**Problem to solve**
Lines in the entries below where the word "upcyclé" shows up should each be copied.

**Source records**

= = =

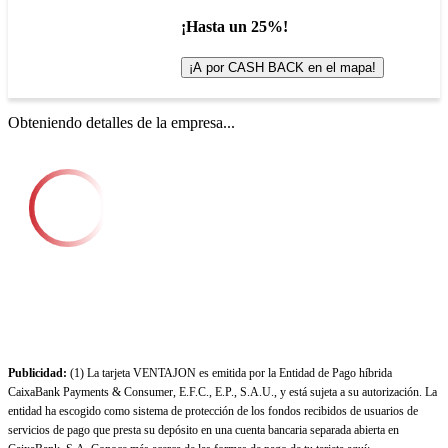
¡Hasta un 25%!
¡A por CASH BACK en el mapa!
Obteniendo detalles de la empresa...
Publicidad:
(1) La tarjeta VENTAJON es emitida por la Entidad de Pago híbrida
CaixaBank Payments & Consumer, E.F.C., E.P., S.A.U., y está sujeta a su autorización. La
entidad ha escogido como sistema de protección de los fondos recibidos de usuarios de
servicios de pago que presta su depósito en una cuenta bancaria separada abierta en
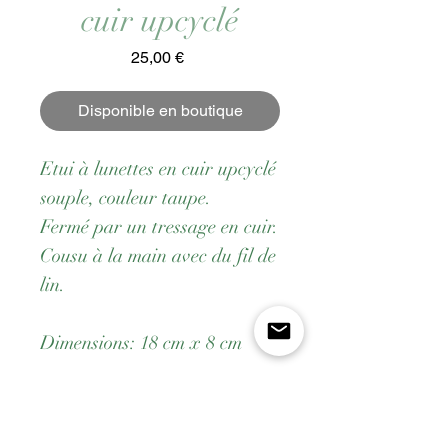
cuir upcyclé
Prix
25,00 €
Disponible en boutique
Etui à lunettes en cuir upcyclé
souple, couleur taupe.
Fermé par un tressage en cuir.
Cousu à la main avec du fil de
lin.
Dimensions: 18 cm x 8 cm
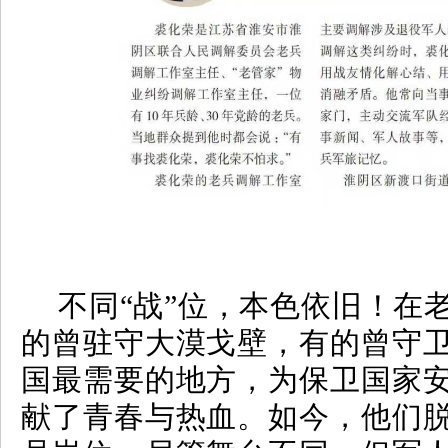
不同“战”位，本色依旧！在
的曾驻守大漠戈壁，有的曾守
国最需要的地方，为保卫国家
献了青春与热血。如今，他们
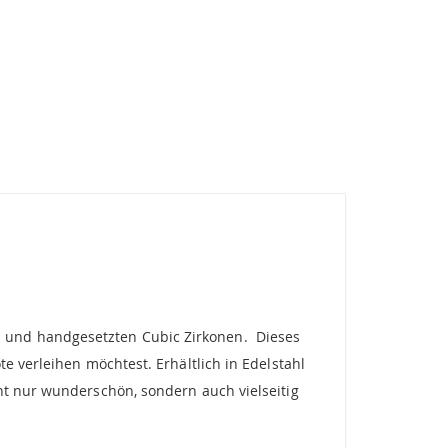
 und handgesetzten Cubic Zirkonen. Dieses
e verleihen möchtest. Erhältlich in Edelstahl
ht nur wunderschön, sondern auch vielseitig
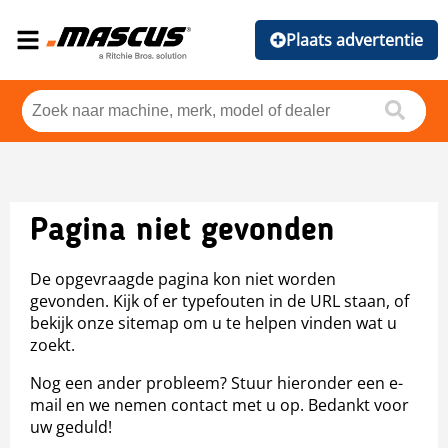
Plaats advertentie
Pagina niet gevonden
De opgevraagde pagina kon niet worden
gevonden. Kijk of er typefouten in de URL staan, of
bekijk onze sitemap om u te helpen vinden wat u
zoekt.
Nog een ander probleem? Stuur hieronder een e-
mail en we nemen contact met u op. Bedankt voor
uw geduld!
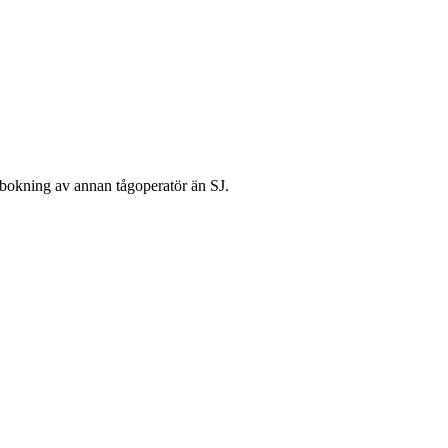
 bokning av annan tågoperatör än SJ.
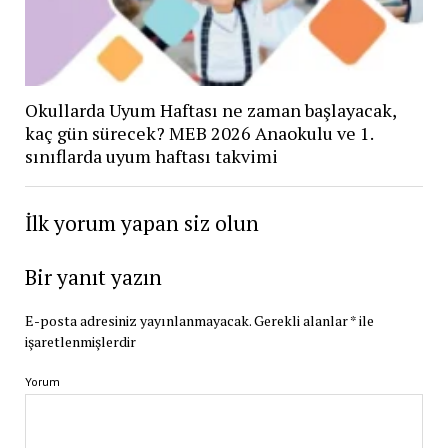
Okullarda Uyum Haftası ne zaman başlayacak,
kaç gün sürecek? MEB 2026 Anaokulu ve 1.
sınıflarda uyum haftası takvimi
İlk yorum yapan siz olun
Bir yanıt yazın
E-posta adresiniz yayınlanmayacak.
Gerekli alanlar
*
ile
işaretlenmişlerdir
Yorum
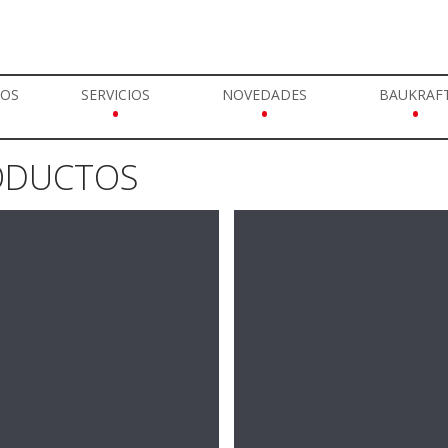
GOS
SERVICIOS
NOVEDADES
BAUKRAF
•
•
•
ODUCTOS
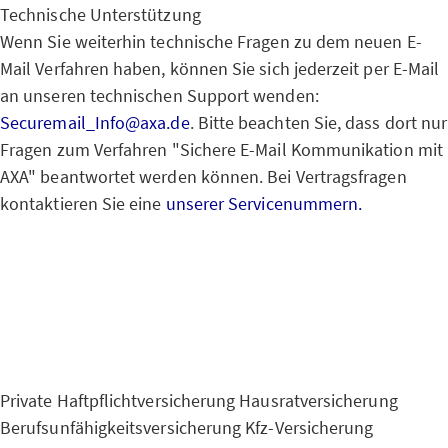
Technische Unterstützung
Wenn Sie weiterhin technische Fragen zu dem neuen E-
Mail Verfahren haben, können Sie sich jederzeit per E-Mail
an unseren technischen Support wenden:
Securemail_Info@axa.de
. Bitte beachten Sie, dass dort nur
Fragen zum Verfahren "Sichere E-Mail Kommunikation mit
AXA" beantwortet werden können. Bei Vertragsfragen
kontaktieren Sie eine
unserer Servicenummern.
Private Haftpflichtversicherung
Hausratversicherung
Berufsunfähigkeitsversicherung
Kfz-Versicherung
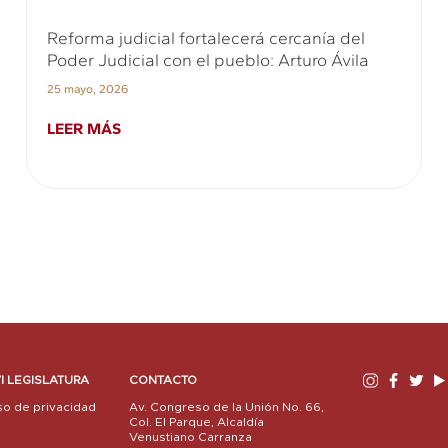
Reforma judicial fortalecerá cercanía del
Poder Judicial con el pueblo: Arturo Ávila
25 mayo, 2026
LEER MÁS
I LEGISLATURA
CONTACTO
so de privacidad
Av. Congreso de la Unión No. 66,
Col. El Parque, Alcaldía
Venustiano Carranza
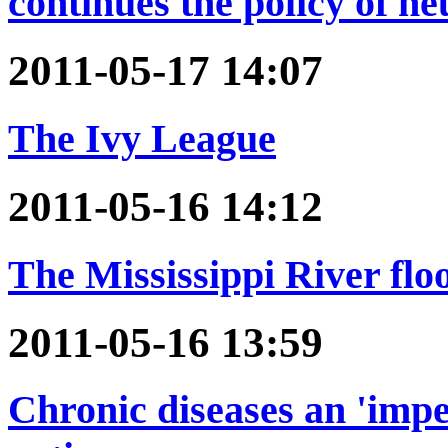
continues the policy of ne
2011-05-17 14:07
The Ivy League
2011-05-16 14:12
The Mississippi River flo
2011-05-16 13:59
Chronic diseases an 'impe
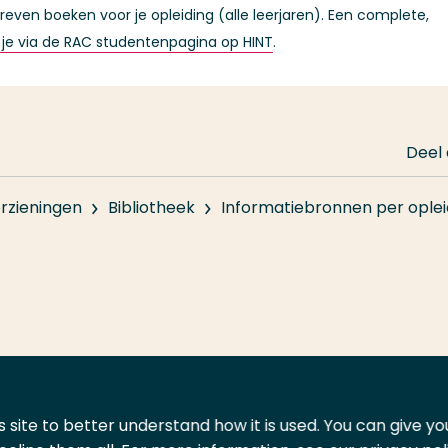
ven boeken voor je opleiding (alle leerjaren). Een complete,
 je via de RAC studentenpagina op HINT
.
Deel
rzieningen
Bibliotheek
Informatiebronnen per oplei
 site to better understand how it is used. You can give y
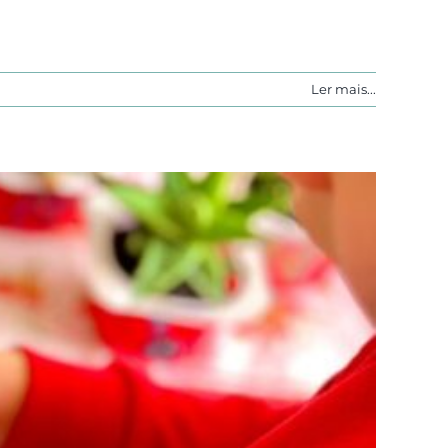
Ler mais...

= = =

**Task answer**
cuir upcyclé
Etui à lunettes en cuir upcyclé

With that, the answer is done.